Exercise prompt - Your answer must consist of exactly the lines below, starting with the line with "Ramadan in Bahrain geöffnet haben" and going on through the line with "Über den Autor", and nothing else.

[Records from a collection]
▼▼▼
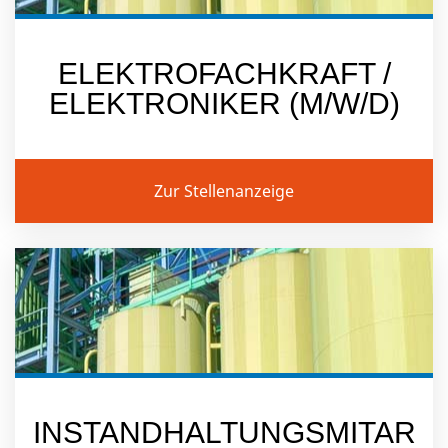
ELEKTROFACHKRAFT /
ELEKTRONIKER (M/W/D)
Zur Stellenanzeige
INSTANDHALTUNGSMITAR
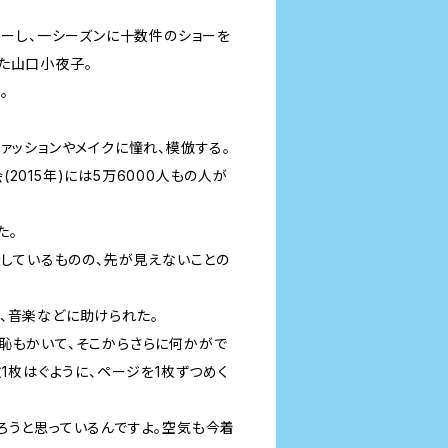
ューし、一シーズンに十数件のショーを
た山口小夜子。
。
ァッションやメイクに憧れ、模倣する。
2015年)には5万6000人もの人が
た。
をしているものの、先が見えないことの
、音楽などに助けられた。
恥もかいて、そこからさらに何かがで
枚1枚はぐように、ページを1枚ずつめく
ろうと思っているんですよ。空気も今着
▲▲▲
▼▼▼
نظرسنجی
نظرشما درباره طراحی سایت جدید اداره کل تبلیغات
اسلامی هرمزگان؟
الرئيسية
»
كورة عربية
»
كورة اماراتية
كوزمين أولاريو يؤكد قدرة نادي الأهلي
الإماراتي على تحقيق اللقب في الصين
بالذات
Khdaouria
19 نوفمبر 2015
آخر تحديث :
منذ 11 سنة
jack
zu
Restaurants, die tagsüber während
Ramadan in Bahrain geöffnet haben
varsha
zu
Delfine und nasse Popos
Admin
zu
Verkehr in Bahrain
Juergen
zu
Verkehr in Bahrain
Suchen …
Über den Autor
▲▲▲
Reply -
Ramadan in Bahrain geöffnet haben
varsha
zu
Delfine und nasse Popos
Admin
zu
Verkehr in Bahrain
Juergen
zu
Verkehr in Bahrain
Suchen …
Über den Autor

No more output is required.